» **EXERCISE PROMPT**:
First find the line with "i Pencatatan Manual ke Sistem" in the entries below, then set down exactly every line through the line with "Toko Bangunan", that line included.
DATA EXTRACT START
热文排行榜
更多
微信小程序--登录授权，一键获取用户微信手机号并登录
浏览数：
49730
DATA EXTRACT END
DATA EXTRACT START
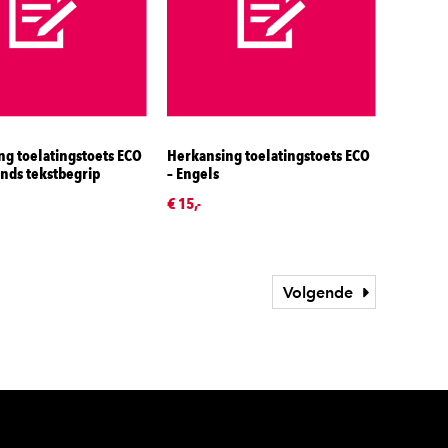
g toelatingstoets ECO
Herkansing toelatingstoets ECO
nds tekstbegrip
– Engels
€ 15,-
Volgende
DATA EXTRACT END
DATA EXTRACT START
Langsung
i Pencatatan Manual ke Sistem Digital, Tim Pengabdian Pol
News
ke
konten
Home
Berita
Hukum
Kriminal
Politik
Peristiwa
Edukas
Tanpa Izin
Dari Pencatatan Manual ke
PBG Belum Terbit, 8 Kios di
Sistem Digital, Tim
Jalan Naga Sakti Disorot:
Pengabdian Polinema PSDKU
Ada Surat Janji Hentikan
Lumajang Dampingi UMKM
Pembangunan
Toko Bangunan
DATA EXTRACT END
» **REPLY TO THE EXERCISE**:
i Pencatatan Manual ke Sistem Digital, Tim Pengabdian Pol
News
ke
konten
Home
Berita
Hukum
Kriminal
Politik
Peristiwa
Edukas
Tanpa Izin
Dari Pencatatan Manual ke
PBG Belum Terbit, 8 Kios di
Sistem Digital, Tim
Jalan Naga Sakti Disorot:
Pengabdian Polinema PSDKU
Ada Surat Janji Hentikan
Lumajang Dampingi UMKM
Pembangunan
Toko Bangunan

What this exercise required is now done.